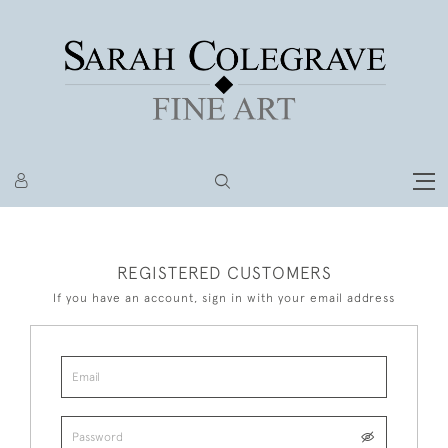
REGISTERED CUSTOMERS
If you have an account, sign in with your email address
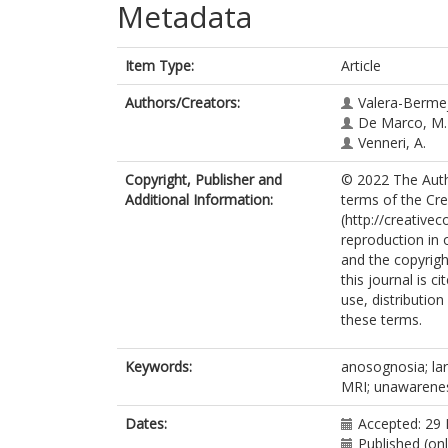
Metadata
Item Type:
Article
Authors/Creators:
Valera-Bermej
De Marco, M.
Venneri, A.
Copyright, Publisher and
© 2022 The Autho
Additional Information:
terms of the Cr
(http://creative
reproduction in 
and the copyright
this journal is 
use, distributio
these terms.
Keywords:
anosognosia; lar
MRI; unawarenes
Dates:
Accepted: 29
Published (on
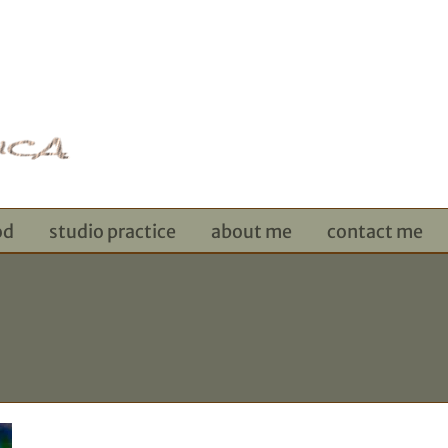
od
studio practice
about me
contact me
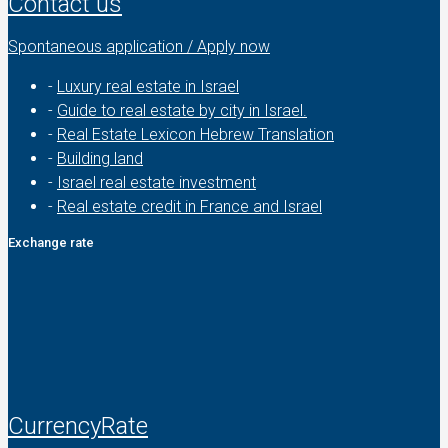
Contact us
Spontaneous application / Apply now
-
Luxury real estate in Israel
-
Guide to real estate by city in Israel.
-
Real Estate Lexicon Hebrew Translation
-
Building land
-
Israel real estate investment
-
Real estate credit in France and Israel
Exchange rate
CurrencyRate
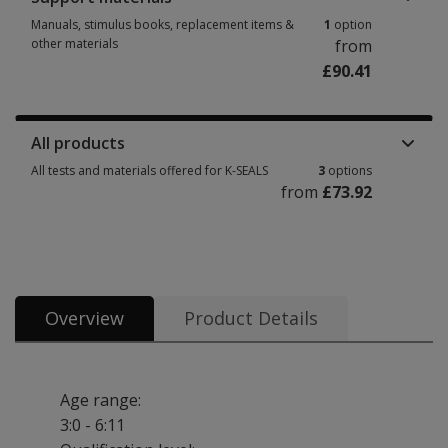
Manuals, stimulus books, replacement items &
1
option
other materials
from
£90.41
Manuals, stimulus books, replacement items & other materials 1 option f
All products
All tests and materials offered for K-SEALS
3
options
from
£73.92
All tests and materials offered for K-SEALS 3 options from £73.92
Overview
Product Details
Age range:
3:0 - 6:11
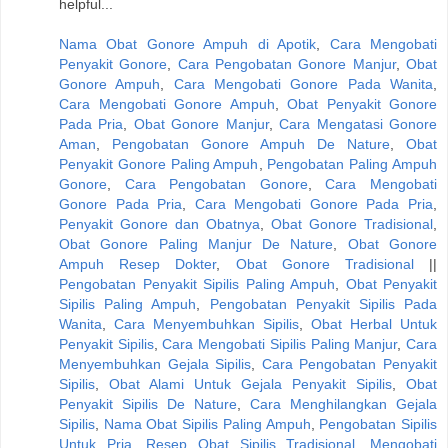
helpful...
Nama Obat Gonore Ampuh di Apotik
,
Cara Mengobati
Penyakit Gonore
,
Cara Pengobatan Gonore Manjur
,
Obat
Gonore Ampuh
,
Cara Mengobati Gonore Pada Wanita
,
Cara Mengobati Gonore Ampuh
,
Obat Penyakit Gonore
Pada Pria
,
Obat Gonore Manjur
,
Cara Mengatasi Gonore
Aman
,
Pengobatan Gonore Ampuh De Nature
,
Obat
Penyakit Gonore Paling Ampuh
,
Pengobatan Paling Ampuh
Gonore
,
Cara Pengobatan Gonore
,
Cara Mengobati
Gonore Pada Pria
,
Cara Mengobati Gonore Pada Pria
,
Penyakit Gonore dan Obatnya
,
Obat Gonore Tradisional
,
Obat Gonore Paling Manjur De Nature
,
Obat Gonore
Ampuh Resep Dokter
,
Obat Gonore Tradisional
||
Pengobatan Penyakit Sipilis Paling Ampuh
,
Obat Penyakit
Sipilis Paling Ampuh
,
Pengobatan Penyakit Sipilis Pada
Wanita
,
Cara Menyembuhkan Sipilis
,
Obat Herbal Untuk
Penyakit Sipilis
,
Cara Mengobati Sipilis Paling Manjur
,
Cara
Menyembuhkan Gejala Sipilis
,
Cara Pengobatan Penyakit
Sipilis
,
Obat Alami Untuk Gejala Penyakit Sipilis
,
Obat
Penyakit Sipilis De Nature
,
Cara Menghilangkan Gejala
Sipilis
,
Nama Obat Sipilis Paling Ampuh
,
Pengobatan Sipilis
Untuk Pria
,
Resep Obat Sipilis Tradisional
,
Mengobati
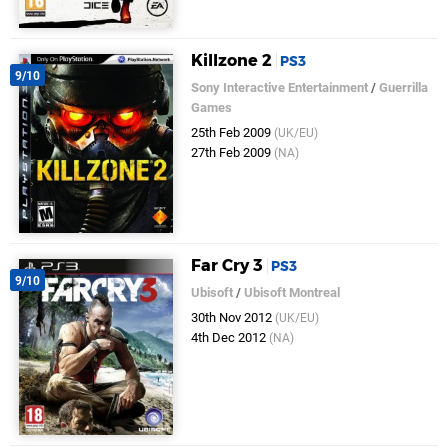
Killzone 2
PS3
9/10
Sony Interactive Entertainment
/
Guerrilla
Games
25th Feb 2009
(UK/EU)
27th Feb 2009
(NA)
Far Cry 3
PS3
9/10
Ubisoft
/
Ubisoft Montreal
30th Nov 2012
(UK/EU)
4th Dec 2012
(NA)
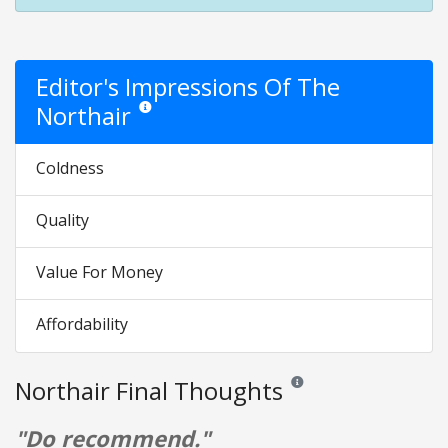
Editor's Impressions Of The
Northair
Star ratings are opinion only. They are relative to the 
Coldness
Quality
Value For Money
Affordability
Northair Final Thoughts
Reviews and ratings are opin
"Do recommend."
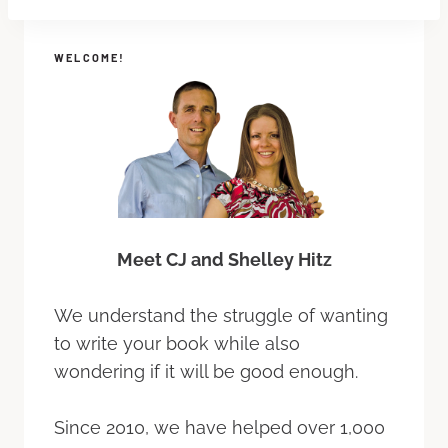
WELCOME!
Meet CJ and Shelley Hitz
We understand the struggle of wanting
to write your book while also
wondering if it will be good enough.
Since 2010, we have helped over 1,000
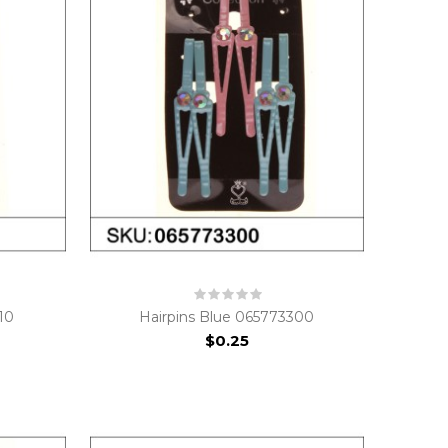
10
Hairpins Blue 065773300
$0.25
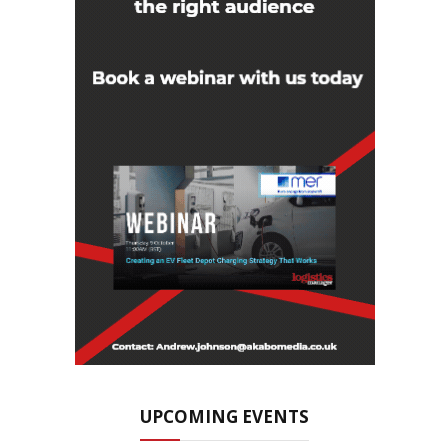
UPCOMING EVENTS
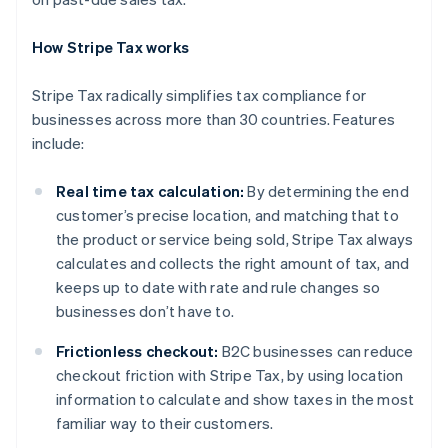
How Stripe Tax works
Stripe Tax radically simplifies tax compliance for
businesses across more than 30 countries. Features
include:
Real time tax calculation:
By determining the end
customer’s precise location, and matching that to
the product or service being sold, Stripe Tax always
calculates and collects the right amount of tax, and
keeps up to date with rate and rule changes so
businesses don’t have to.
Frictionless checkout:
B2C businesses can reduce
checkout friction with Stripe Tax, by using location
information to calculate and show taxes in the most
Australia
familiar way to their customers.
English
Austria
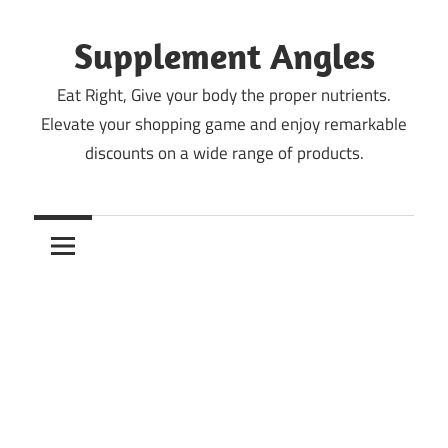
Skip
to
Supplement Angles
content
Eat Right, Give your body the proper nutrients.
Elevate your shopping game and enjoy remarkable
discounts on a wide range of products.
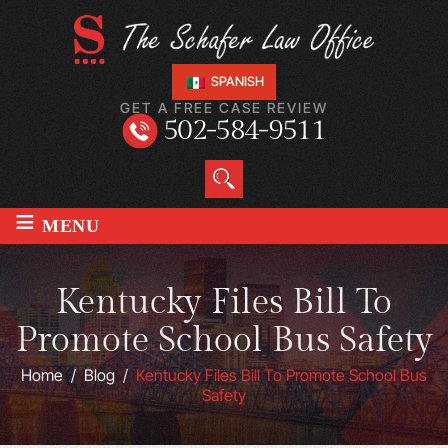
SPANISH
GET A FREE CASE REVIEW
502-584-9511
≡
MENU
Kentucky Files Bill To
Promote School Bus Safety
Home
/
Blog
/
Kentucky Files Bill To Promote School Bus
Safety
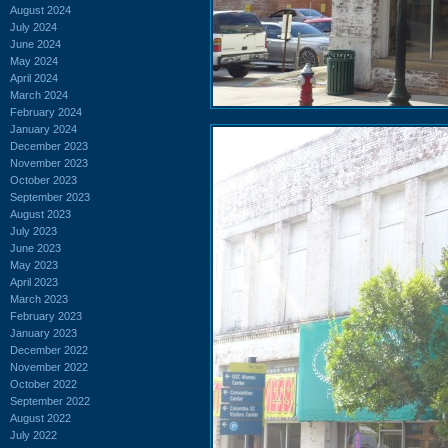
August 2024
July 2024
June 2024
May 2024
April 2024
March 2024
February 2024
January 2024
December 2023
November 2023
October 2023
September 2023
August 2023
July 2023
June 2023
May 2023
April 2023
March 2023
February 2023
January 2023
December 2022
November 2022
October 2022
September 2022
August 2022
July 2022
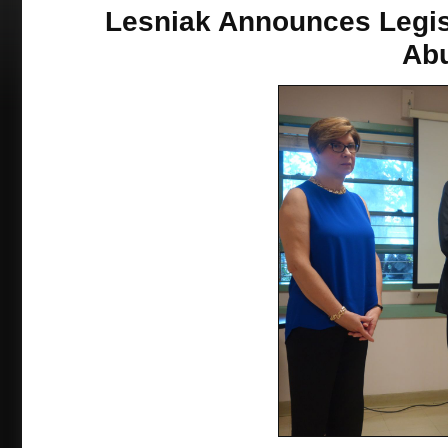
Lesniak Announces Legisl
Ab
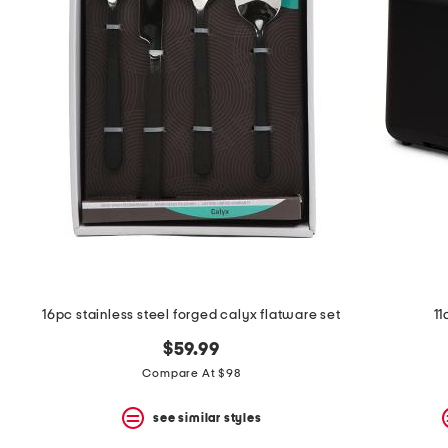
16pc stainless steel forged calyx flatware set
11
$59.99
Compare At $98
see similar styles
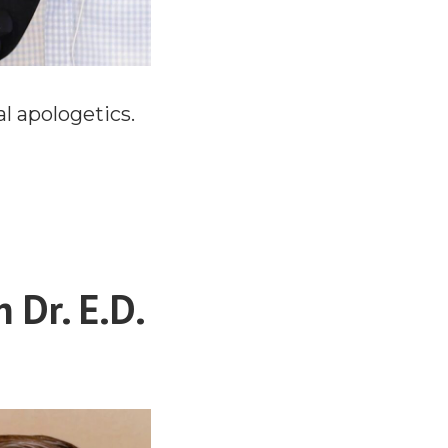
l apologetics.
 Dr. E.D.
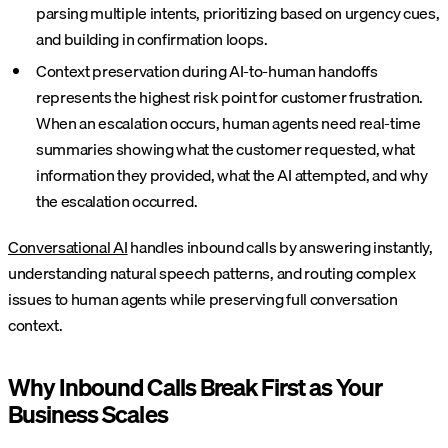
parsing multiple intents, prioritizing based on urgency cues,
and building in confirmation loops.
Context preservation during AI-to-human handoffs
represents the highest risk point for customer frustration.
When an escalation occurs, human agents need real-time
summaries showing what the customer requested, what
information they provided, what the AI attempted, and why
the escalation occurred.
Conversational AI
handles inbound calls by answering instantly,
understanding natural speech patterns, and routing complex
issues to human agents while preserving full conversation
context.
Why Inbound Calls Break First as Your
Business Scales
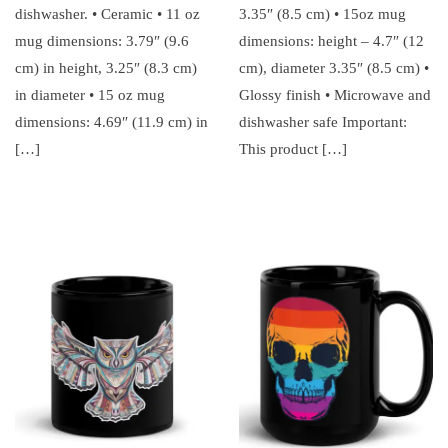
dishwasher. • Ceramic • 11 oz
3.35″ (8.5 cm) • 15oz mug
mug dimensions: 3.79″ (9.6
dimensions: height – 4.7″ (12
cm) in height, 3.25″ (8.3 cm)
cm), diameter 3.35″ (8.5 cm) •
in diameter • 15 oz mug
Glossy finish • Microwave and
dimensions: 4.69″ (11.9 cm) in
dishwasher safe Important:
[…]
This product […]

::::

• **WHAT IS EXPECTED**:
What lines of the listing above hold "other"? Copy all of them.

• **ANSWER FOR THIS EXERCISE**:
other materials
Manuals, stimulus books, replacement items & other materials 1 option f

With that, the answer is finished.